* **Exercise objective**
For the material that follows, state the number of lines where "bằng" occurs, and add nothing.

Top of Task inputs

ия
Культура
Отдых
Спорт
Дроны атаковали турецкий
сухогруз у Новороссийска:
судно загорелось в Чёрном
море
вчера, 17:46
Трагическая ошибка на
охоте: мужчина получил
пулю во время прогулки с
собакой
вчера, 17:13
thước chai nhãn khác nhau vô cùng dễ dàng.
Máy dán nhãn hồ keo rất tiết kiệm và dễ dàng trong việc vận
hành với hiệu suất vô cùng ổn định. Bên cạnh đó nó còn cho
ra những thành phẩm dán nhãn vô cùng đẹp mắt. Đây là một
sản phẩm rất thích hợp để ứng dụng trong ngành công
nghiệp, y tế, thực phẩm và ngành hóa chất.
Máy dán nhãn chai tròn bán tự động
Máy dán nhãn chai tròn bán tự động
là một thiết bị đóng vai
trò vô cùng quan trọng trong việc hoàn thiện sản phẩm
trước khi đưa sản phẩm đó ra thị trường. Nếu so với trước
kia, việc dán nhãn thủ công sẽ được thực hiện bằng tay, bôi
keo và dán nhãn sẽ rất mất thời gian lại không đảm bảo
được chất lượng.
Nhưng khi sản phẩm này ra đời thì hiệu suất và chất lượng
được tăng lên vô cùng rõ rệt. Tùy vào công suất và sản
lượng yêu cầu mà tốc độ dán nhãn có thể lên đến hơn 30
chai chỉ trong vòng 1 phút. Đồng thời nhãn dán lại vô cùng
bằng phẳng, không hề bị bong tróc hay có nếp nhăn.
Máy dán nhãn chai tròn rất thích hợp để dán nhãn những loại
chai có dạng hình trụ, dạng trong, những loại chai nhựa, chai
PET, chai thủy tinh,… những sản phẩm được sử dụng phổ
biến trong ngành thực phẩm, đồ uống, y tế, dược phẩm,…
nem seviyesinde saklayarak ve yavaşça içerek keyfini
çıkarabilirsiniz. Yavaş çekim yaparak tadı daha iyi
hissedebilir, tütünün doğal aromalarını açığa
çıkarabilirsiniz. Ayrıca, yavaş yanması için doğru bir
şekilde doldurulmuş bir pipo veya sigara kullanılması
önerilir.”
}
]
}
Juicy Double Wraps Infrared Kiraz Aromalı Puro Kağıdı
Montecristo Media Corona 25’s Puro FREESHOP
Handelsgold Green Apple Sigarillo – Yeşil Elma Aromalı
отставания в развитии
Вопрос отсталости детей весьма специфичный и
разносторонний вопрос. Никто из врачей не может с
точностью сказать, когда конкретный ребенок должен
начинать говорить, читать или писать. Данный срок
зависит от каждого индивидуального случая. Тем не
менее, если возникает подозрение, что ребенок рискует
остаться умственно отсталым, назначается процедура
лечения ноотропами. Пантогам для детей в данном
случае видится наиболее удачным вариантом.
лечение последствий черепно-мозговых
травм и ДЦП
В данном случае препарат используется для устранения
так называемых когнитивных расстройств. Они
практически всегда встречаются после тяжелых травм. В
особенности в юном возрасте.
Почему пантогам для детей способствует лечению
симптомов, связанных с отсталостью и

Bottom of Task inputs

* **Result of this task**
2